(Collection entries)
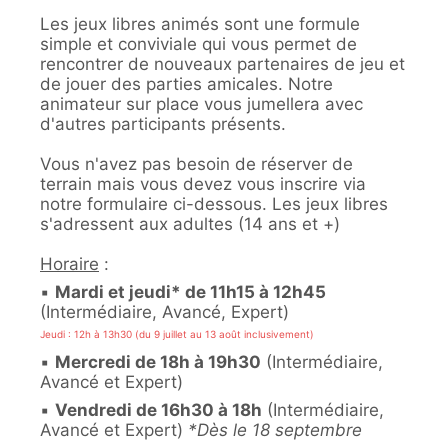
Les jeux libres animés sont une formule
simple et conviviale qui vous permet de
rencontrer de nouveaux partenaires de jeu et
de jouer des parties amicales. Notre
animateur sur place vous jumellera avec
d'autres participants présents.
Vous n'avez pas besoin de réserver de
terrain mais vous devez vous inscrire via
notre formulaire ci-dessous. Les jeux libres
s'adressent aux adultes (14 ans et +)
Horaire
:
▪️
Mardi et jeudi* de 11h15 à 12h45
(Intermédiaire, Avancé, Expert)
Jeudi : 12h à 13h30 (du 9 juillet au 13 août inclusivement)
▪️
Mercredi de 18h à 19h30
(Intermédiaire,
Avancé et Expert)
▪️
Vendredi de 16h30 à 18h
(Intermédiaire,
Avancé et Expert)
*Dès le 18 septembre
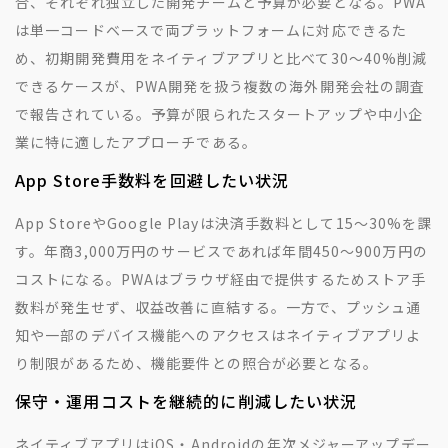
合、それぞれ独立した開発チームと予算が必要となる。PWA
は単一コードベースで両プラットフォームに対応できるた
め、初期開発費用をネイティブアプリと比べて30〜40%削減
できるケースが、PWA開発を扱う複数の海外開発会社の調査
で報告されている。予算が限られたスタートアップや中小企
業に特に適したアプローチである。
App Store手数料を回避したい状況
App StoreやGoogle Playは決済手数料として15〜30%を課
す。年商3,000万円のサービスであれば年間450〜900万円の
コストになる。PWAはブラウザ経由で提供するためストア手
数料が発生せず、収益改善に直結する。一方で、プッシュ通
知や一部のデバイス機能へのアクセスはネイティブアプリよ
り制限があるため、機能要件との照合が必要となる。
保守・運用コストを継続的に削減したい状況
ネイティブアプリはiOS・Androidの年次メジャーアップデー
---
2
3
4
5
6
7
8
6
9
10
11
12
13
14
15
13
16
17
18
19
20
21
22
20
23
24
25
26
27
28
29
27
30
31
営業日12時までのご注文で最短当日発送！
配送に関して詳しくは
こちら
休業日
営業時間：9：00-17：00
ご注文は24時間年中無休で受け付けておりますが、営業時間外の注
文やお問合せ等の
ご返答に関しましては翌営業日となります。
...
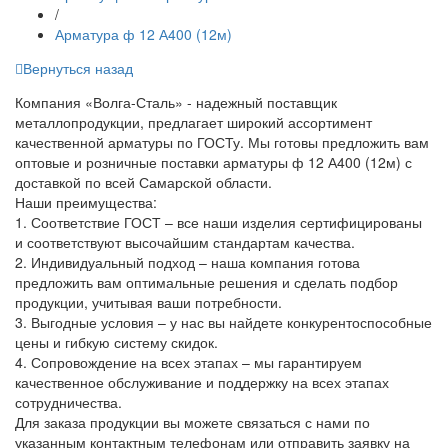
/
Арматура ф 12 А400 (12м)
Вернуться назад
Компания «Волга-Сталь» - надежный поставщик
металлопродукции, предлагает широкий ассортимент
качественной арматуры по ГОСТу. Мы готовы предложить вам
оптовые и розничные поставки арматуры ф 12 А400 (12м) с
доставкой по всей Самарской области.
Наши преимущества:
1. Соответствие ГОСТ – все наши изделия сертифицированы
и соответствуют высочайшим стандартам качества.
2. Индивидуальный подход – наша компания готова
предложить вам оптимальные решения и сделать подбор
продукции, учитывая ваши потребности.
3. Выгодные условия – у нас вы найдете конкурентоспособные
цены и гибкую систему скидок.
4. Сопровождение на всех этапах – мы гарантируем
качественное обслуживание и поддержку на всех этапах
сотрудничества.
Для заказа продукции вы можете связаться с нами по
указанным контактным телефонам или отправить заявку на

Exercise requirements:
Make a list of all lines in the data that contain "всех".

Final answer:
4. Сопровождение на всех этапах – мы гарантируем
качественное обслуживание и поддержку на всех этапах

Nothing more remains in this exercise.